Objective: The objective of this study was to describe differences in clinical presentations and to evaluate the long-term facial nerve (FN) function after surgery of facial nerve tumors. Methods: A total of 34 patients operated between 1991 and 2013 were included in this retrospective study. There were 20 men and 14 women, mean age of 41.2 years (range, 13-70). Eighteen schwannomas (52.9%), 14 hemangiomas (42.2%), and 2 meningiomas (5.9%) were studied. Results: Most of the patients had as revealing symptoms facial paralysis (n = 24; 70.6%), hearing loss (n = 7; 20.6%), vertigo (n = 18; 54%) or tinnitus (n = 8; 23.6%). Facial palsy revealed hemangiomas (n = 13; 92.9%), while schwannomas were revealed by both facial (n = 9; 50%) and cochleovestibular symptoms (n = 9; 50%). The facial palsy was also more severe in hemangiomas even small-sized: according to House-Brackmann scale, FN function was IV or more in 77% of hemangiomas and in 49% of schwannomas.
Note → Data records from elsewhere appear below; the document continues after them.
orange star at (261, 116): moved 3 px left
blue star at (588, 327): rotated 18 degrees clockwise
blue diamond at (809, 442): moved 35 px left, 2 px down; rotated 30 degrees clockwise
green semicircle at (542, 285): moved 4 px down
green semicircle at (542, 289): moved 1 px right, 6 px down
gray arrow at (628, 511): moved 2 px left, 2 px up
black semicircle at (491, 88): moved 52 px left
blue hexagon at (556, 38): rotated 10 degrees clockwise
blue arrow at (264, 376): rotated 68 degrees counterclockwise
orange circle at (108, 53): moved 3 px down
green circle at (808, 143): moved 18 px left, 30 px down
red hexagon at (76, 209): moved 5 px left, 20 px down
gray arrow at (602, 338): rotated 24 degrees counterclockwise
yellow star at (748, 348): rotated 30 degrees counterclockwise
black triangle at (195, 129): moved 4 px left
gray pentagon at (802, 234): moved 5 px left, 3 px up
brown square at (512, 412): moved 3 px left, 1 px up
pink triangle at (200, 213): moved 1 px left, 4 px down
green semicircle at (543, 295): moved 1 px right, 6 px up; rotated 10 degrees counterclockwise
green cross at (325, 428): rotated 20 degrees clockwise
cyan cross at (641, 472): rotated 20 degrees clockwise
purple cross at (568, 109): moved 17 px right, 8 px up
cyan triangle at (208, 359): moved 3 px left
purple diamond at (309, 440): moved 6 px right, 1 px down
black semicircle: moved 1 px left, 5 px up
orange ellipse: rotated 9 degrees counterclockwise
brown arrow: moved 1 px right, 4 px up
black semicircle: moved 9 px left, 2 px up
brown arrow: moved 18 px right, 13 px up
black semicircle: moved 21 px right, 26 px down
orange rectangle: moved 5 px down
One year after the surgery, the facial function according to House-Brackmann scale was II in 1 case (3.8%), III in 11 (42.3%), IV in 11 (42.3%), and 5 in 3 cases (11.5%). Conclusion: FNT are revealed by facial or cochleovestibular symptoms. Hemangiomas are more aggressive concerning facial function. Total excision is necessary if there is a significant facial palsy, with dissection of the nerve whenever possible, or reconstruction with graft.